December 14, 2022
The Fed sent a message yesterday, that they were quite willing to maintain a chokehold on the economy.
With the same hubris that they committed to the "inflation is transitory" messaging of last year, which inflated asset bubbles, they are now doing in reverse.
Still, as I said yesterday, "we know that the Fed's projections have a history of being very wrong (AND their projections can, and do change, with no apologies)."
The examples of how wrong they can be are not hard to uncover: After finally acknowledging the level and persistence of inflation late last year, at the December Fed meeting one year ago, they projected that the Fed Funds rate would go to less than 1% in 2022.
It's now 4.4%.
And at the December Fed meeting one year ago, they projected that the Fed Funds rate would go to just 1.6% in 2023. Now they project 5.1%.
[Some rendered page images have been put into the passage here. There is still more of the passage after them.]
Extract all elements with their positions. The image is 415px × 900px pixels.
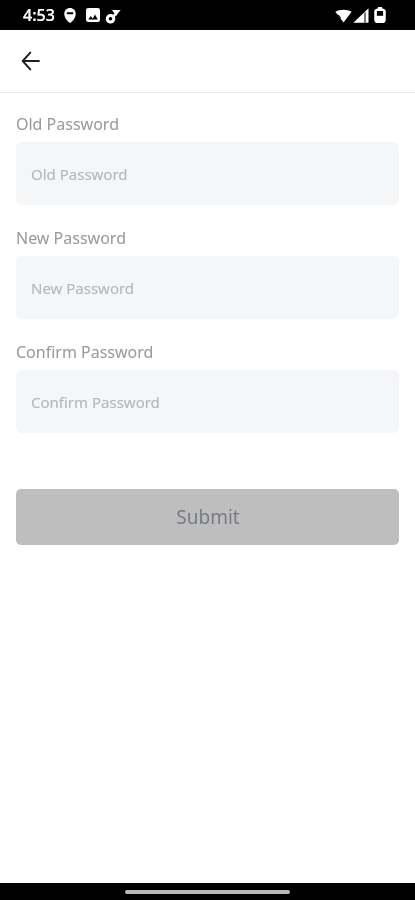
button[interactable]: Back <box>11 41 51 81</box>
button[interactable]: Old Password <box>16 142 399 205</box>
staticText: Old Password <box>31 164 128 184</box>
button[interactable]: Submit <box>16 489 399 545</box>
button[interactable]: Confirm Password <box>16 370 399 433</box>
staticText: New Password <box>16 227 126 249</box>
staticText: Submit <box>176 504 240 530</box>
button[interactable]: New Password <box>16 256 399 319</box>
staticText: New Password <box>31 278 135 298</box>
staticText: Confirm Password <box>16 341 154 363</box>
staticText: Confirm Password <box>31 392 160 412</box>
staticText: Old Password <box>16 113 119 135</box>
staticText: 4:53 <box>23 4 55 26</box>
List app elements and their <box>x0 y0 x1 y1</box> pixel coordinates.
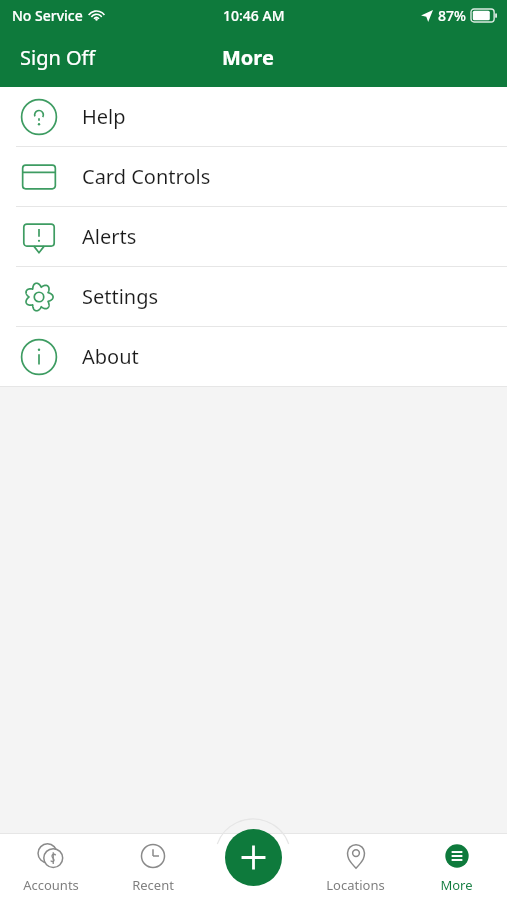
button[interactable]: Sign Off <box>0 36 116 79</box>
staticText: No Service <box>12 6 83 25</box>
staticText: Accounts <box>23 876 79 894</box>
staticText: Card Controls <box>82 163 211 190</box>
staticText: Settings <box>82 283 159 310</box>
button[interactable]: Help <box>0 87 507 146</box>
staticText: Locations <box>326 876 385 894</box>
button[interactable]: Settings <box>0 267 507 326</box>
button[interactable]: Accounts <box>0 840 102 894</box>
staticText: Help <box>82 103 126 130</box>
staticText: More <box>440 876 473 894</box>
staticText: 10:46 AM <box>223 6 285 25</box>
staticText: Recent <box>132 876 174 894</box>
button[interactable]: Recent <box>102 840 204 894</box>
button[interactable]: Alerts <box>0 207 507 266</box>
staticText: 87% <box>438 6 466 25</box>
button[interactable]: Card Controls <box>0 147 507 206</box>
staticText: Alerts <box>82 223 137 250</box>
staticText: Sign Off <box>20 44 96 71</box>
button[interactable]: About <box>0 327 507 386</box>
staticText: About <box>82 343 139 370</box>
button[interactable]: Add <box>225 829 282 886</box>
button[interactable]: Locations <box>305 840 406 894</box>
button[interactable]: More <box>406 840 507 894</box>
staticText: More <box>222 44 274 71</box>
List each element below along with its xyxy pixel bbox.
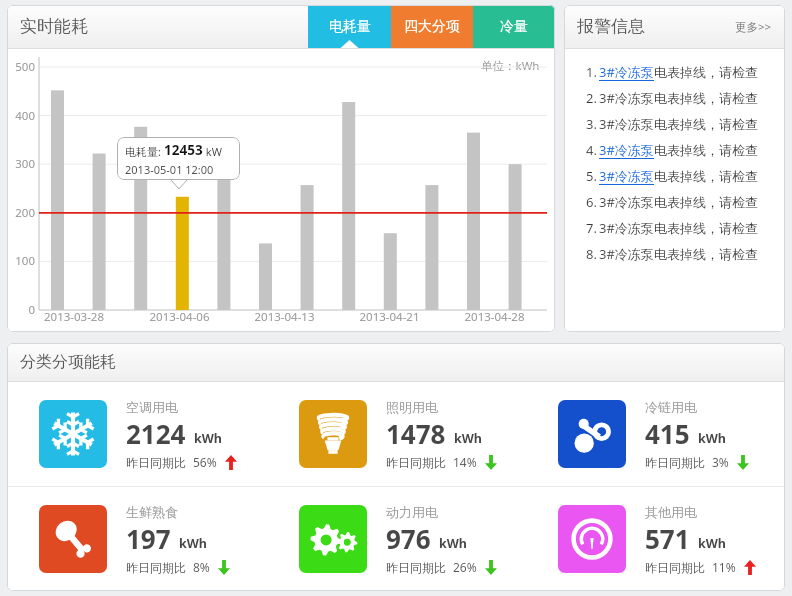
staticText: 1. (586, 63, 597, 81)
staticText: 8% (193, 559, 210, 575)
staticText: 300 (8, 156, 35, 172)
staticText: 200 (8, 205, 35, 221)
staticText: 12453 (164, 141, 203, 159)
other: Lighting energy (299, 400, 367, 468)
staticText: 2013-04-06 (127, 309, 232, 325)
staticText: 昨日同期比 (645, 455, 705, 470)
staticText: 报警信息 (577, 16, 645, 37)
button[interactable]: Fresh food energy (7, 487, 267, 591)
staticText: 电耗量 (329, 18, 371, 36)
staticText: kWh (194, 430, 222, 447)
staticText: 四大分项 (404, 18, 460, 36)
staticText: 电表掉线，请检查 (654, 246, 758, 262)
staticText: 3#冷冻泵 (599, 63, 654, 81)
staticText: 571 (645, 521, 690, 556)
button[interactable]: 8. (564, 241, 785, 267)
staticText: 电表掉线，请检查 (654, 64, 758, 80)
staticText: 4. (586, 141, 597, 159)
staticText: 976 (386, 521, 431, 556)
staticText: 昨日同期比 (126, 455, 186, 470)
staticText: 2013-04-13 (232, 309, 337, 325)
button[interactable]: Air conditioning energy (7, 382, 267, 486)
button[interactable]: 4. (564, 137, 785, 163)
staticText: kWh (698, 535, 726, 552)
button[interactable]: 更多>> (735, 19, 772, 35)
staticText: 6. (586, 193, 597, 211)
staticText: 昨日同期比 (386, 560, 446, 575)
staticText: 1478 (386, 416, 446, 451)
button[interactable]: 1. (564, 59, 785, 85)
other: Fresh food energy (39, 505, 107, 573)
staticText: 电耗量: (125, 144, 164, 159)
button[interactable]: Power energy (267, 487, 526, 591)
staticText: 3#冷冻泵 (599, 219, 654, 237)
staticText: 26% (453, 559, 477, 575)
staticText: 14% (453, 454, 477, 470)
staticText: 500 (8, 59, 35, 75)
button[interactable]: 6. (564, 189, 785, 215)
staticText: 11% (712, 559, 736, 575)
staticText: 电表掉线，请检查 (654, 142, 758, 158)
staticText: 电表掉线，请检查 (654, 116, 758, 132)
staticText: kWh (179, 535, 207, 552)
staticText: 3#冷冻泵 (599, 115, 654, 133)
button[interactable]: Lighting energy (267, 382, 526, 486)
staticText: 生鲜熟食 (126, 504, 178, 520)
button[interactable]: 7. (564, 215, 785, 241)
staticText: 100 (8, 253, 35, 269)
staticText: 2013-03-28 (21, 309, 127, 325)
staticText: 8. (586, 245, 597, 263)
staticText: 冷量 (500, 18, 528, 36)
button[interactable]: 冷量 (473, 5, 555, 48)
button[interactable]: Other energy (526, 487, 785, 591)
button[interactable]: 3. (564, 111, 785, 137)
button[interactable]: 5. (564, 163, 785, 189)
staticText: 单位：kWh (481, 58, 540, 74)
other: Cold chain energy (558, 400, 626, 468)
staticText: 3#冷冻泵 (599, 193, 654, 211)
staticText: 5. (586, 167, 597, 185)
staticText: 3#冷冻泵 (599, 89, 654, 107)
staticText: 动力用电 (386, 504, 438, 520)
staticText: 2013-05-01 12:00 (125, 162, 214, 177)
staticText: 分类分项能耗 (20, 352, 116, 372)
other: Power energy (299, 505, 367, 573)
staticText: 电表掉线，请检查 (654, 168, 758, 184)
staticText: 3% (712, 454, 729, 470)
staticText: 昨日同期比 (645, 560, 705, 575)
button[interactable]: 2. (564, 85, 785, 111)
staticText: kWh (698, 430, 726, 447)
staticText: kWh (454, 430, 482, 447)
button[interactable]: 电耗量 (308, 5, 391, 48)
staticText: 2013-04-21 (337, 309, 442, 325)
staticText: 400 (8, 108, 35, 124)
staticText: 电表掉线，请检查 (654, 220, 758, 236)
staticText: 2. (586, 89, 597, 107)
staticText: 昨日同期比 (126, 560, 186, 575)
staticText: 电表掉线，请检查 (654, 90, 758, 106)
other: Other energy (558, 505, 626, 573)
staticText: 其他用电 (645, 504, 697, 520)
staticText: 197 (126, 521, 171, 556)
staticText: 实时能耗 (20, 16, 88, 37)
staticText: kW (203, 144, 222, 159)
staticText: 7. (586, 219, 597, 237)
staticText: 空调用电 (126, 399, 178, 415)
staticText: 电表掉线，请检查 (654, 194, 758, 210)
staticText: 3#冷冻泵 (599, 167, 654, 185)
staticText: 56% (193, 454, 217, 470)
staticText: 2013-04-28 (442, 309, 547, 325)
staticText: 照明用电 (386, 399, 438, 415)
staticText: kWh (439, 535, 467, 552)
staticText: 更多>> (735, 19, 772, 35)
button[interactable]: Cold chain energy (526, 382, 785, 486)
staticText: 3. (586, 115, 597, 133)
other: Air conditioning energy (39, 400, 107, 468)
staticText: 3#冷冻泵 (599, 245, 654, 263)
button[interactable]: 四大分项 (391, 5, 473, 48)
staticText: 3#冷冻泵 (599, 141, 654, 159)
staticText: 415 (645, 416, 690, 451)
staticText: 冷链用电 (645, 399, 697, 415)
staticText: 0 (8, 302, 35, 318)
staticText: 2124 (126, 416, 186, 451)
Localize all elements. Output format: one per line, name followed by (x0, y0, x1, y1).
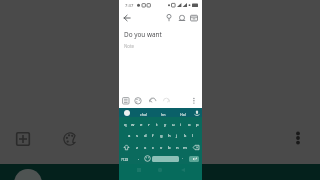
button[interactable]: Voice input (193, 109, 201, 117)
button[interactable]: x (141, 142, 149, 153)
button[interactable]: u (169, 119, 177, 130)
staticText: b (168, 145, 171, 151)
staticText: . (182, 155, 184, 160)
button[interactable]: j (173, 130, 181, 141)
button[interactable]: a (125, 130, 133, 141)
staticText: i (180, 122, 182, 128)
staticText: n (176, 145, 179, 151)
button[interactable]: Add (16, 132, 30, 146)
staticText: x (144, 145, 147, 151)
button[interactable]: n (173, 142, 181, 153)
button[interactable]: Back (121, 12, 133, 24)
staticText: f (152, 133, 154, 139)
staticText: c (152, 145, 155, 151)
staticText: , (138, 155, 140, 160)
staticText: s (136, 133, 139, 139)
button[interactable]: c (149, 142, 157, 153)
staticText: l (192, 133, 194, 139)
button[interactable]: Archive (188, 12, 200, 24)
staticText: r (148, 122, 150, 128)
staticText: t (156, 122, 158, 128)
staticText: a (128, 133, 131, 139)
staticText: q (124, 122, 127, 128)
button[interactable]: k (181, 130, 189, 141)
staticText: Note (124, 43, 135, 49)
button[interactable]: r (145, 119, 153, 130)
button[interactable]: t (153, 119, 161, 130)
button[interactable]: Palette (63, 132, 77, 146)
button[interactable]: y (161, 119, 169, 130)
staticText: ?123 (121, 157, 129, 162)
button[interactable]: Pin (163, 12, 175, 24)
staticText: w (131, 122, 135, 128)
button[interactable]: o (185, 119, 193, 130)
button[interactable]: Reminder (176, 12, 188, 24)
button[interactable]: h (165, 130, 173, 141)
staticText: g (160, 133, 163, 139)
staticText: Do you want (124, 30, 162, 39)
button[interactable]: g (157, 130, 165, 141)
button[interactable]: Emoji (144, 155, 151, 162)
button[interactable]: s (133, 130, 141, 141)
button[interactable]: m (181, 142, 189, 153)
button[interactable]: More options (291, 131, 305, 145)
button[interactable]: Shift (121, 142, 132, 153)
staticText: Hal (180, 112, 186, 117)
staticText: 7:37 (125, 3, 134, 9)
staticText: u (172, 122, 175, 128)
staticText: e (140, 122, 143, 128)
button[interactable]: d (141, 130, 149, 141)
button[interactable]: p (193, 119, 201, 130)
button[interactable]: z (133, 142, 141, 153)
staticText: chal (140, 112, 147, 117)
staticText: p (196, 122, 199, 128)
staticText: j (176, 133, 178, 139)
button[interactable]: i (177, 119, 185, 130)
staticText: y (164, 122, 167, 128)
button[interactable]: e (137, 119, 145, 130)
button[interactable]: b (165, 142, 173, 153)
staticText: hn (161, 112, 166, 117)
staticText: d (144, 133, 147, 139)
staticText: k (184, 133, 187, 139)
button[interactable]: Space (152, 156, 179, 162)
staticText: z (136, 145, 138, 151)
button[interactable]: Backspace (190, 142, 201, 153)
button[interactable]: l (189, 130, 197, 141)
button[interactable]: w (129, 119, 137, 130)
staticText: o (188, 122, 191, 128)
button[interactable]: q (121, 119, 129, 130)
staticText: h (168, 133, 171, 139)
button[interactable]: Enter (189, 156, 199, 162)
button[interactable]: f (149, 130, 157, 141)
staticText: m (183, 145, 187, 151)
staticText: v (160, 145, 163, 151)
button[interactable]: v (157, 142, 165, 153)
button[interactable]: Google (124, 110, 130, 116)
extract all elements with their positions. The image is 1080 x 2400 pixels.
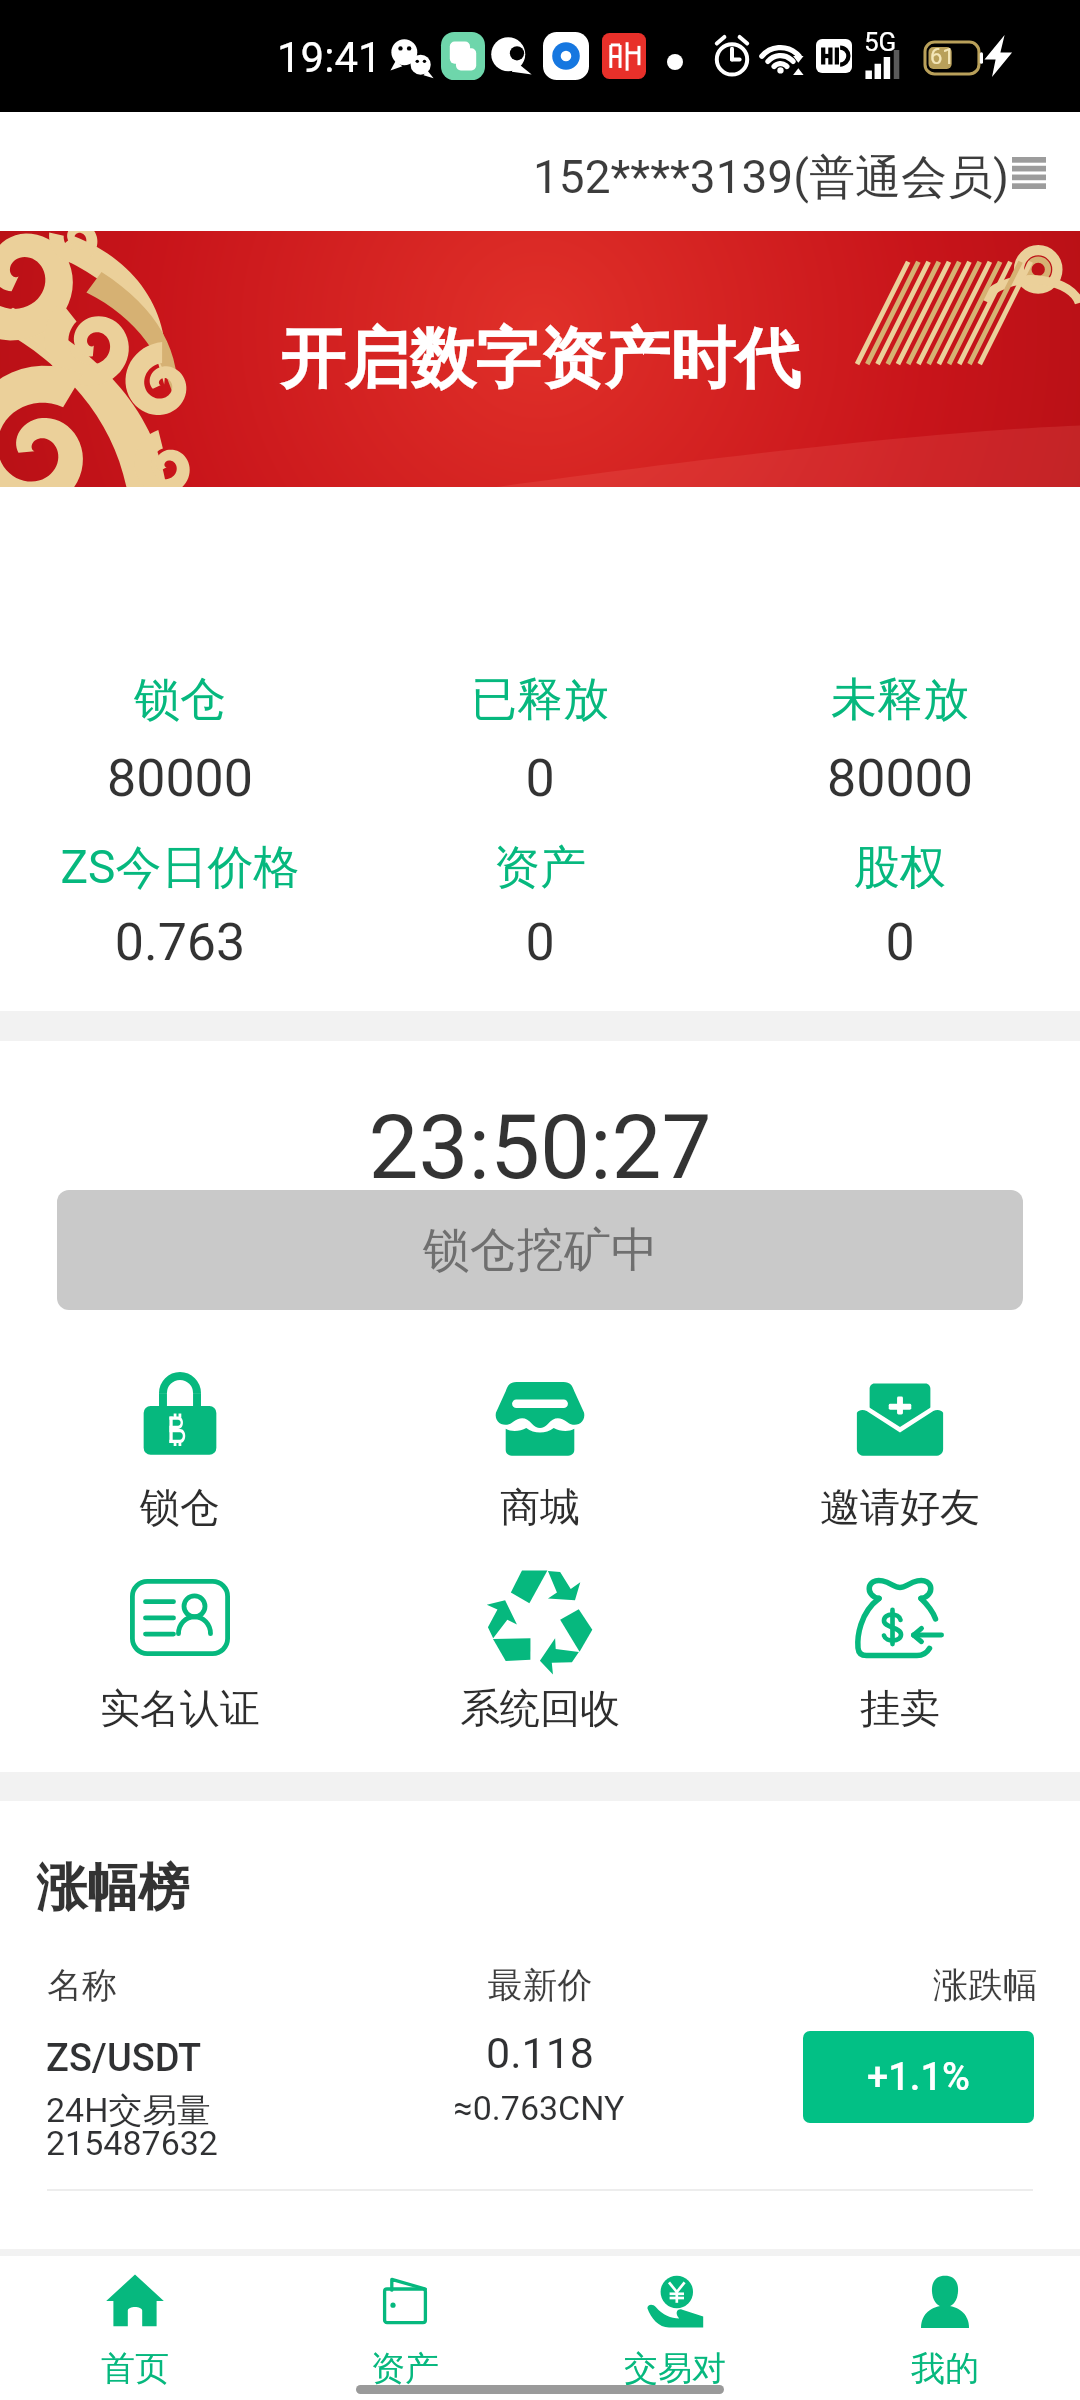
staticText: 开启数字资产时代 [280, 318, 800, 400]
staticText: 已释放 [360, 671, 720, 729]
staticText: 0.763 [0, 912, 360, 973]
staticText: +1.1% [867, 2055, 970, 2100]
button[interactable] [540, 2256, 810, 2390]
staticText: 实名认证 [0, 1683, 360, 1733]
staticText: 挂卖 [720, 1683, 1080, 1733]
staticText: 涨幅榜 [36, 1856, 189, 1920]
button[interactable]: 锁仓 [0, 1357, 360, 1540]
staticText: 最新价 [390, 1963, 690, 2007]
staticText: ZS/USDT [46, 2036, 201, 2081]
staticText: 我的 [810, 2347, 1080, 2390]
button[interactable] [0, 2256, 270, 2390]
staticText: 0 [360, 748, 720, 809]
staticText: 名称 [47, 1963, 117, 2007]
staticText: 61 [930, 44, 955, 70]
button[interactable]: 开启数字资产时代 [0, 231, 1080, 487]
staticText: 0 [720, 912, 1080, 973]
button[interactable]: 系统回收 [360, 1552, 720, 1741]
staticText: 215487632 [46, 2123, 218, 2163]
button[interactable]: +1.1% [803, 2031, 1034, 2123]
staticText: 80000 [0, 748, 360, 809]
staticText: ≈0.763CNY [339, 2088, 739, 2128]
button[interactable]: 商城 [360, 1359, 720, 1540]
staticText: 152****3139(普通会员) [533, 149, 1009, 207]
button[interactable]: 锁仓挖矿中 [57, 1190, 1023, 1310]
button[interactable]: 152****3139(普通会员) [533, 149, 1009, 207]
staticText: 资产 [360, 839, 720, 897]
button[interactable] [810, 2256, 1080, 2390]
button[interactable]: 挂卖 [720, 1554, 1080, 1741]
staticText: 锁仓 [0, 671, 360, 729]
button[interactable] [270, 2256, 540, 2390]
button[interactable] [0, 2014, 1080, 2190]
staticText: 5G [864, 27, 897, 57]
staticText: 80000 [720, 748, 1080, 809]
staticText: 锁仓挖矿中 [423, 1221, 658, 1280]
button[interactable]: 邀请好友 [720, 1359, 1080, 1540]
staticText: 系统回收 [360, 1683, 720, 1733]
staticText: 涨跌幅 [933, 1963, 1038, 2007]
button[interactable]: 实名认证 [0, 1563, 360, 1741]
staticText: 股权 [720, 839, 1080, 897]
staticText: 锁仓 [0, 1482, 360, 1532]
staticText: 0.118 [340, 2028, 740, 2078]
staticText: 19:41 [277, 33, 382, 82]
staticText: 未释放 [720, 671, 1080, 729]
staticText: 邀请好友 [720, 1482, 1080, 1532]
staticText: 0 [360, 912, 720, 973]
staticText: 交易对 [540, 2347, 810, 2390]
staticText: 23:50:27 [190, 1095, 890, 1199]
staticText: ZS今日价格 [0, 839, 360, 897]
button[interactable]: Menu [1012, 157, 1046, 189]
staticText: 资产 [270, 2347, 540, 2390]
staticText: 商城 [360, 1482, 720, 1532]
staticText: 首页 [0, 2347, 270, 2390]
staticText: 24H交易量 [46, 2089, 211, 2132]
The formula for inflation last year was textbook. Money supply had grown by almost 40% in two years. That's about ten years worth of money supply growth, in two years. Meanwhile we had disruption of supply. Too much money chasing too few goods = inflation. If you didn't believe the economic theory, it was clearly reflected in the data.
Fast forward a year, and we have declining money supply (since March).
In fact, the six-month change in money supply is declining at the fastest rate on record, going back over 60 years of history. Moreover, a negative six-month change in money supply is highly unusual. It's only happened twice prior to this recent episode ('92 and '93). The Fed was cutting rates in 1992.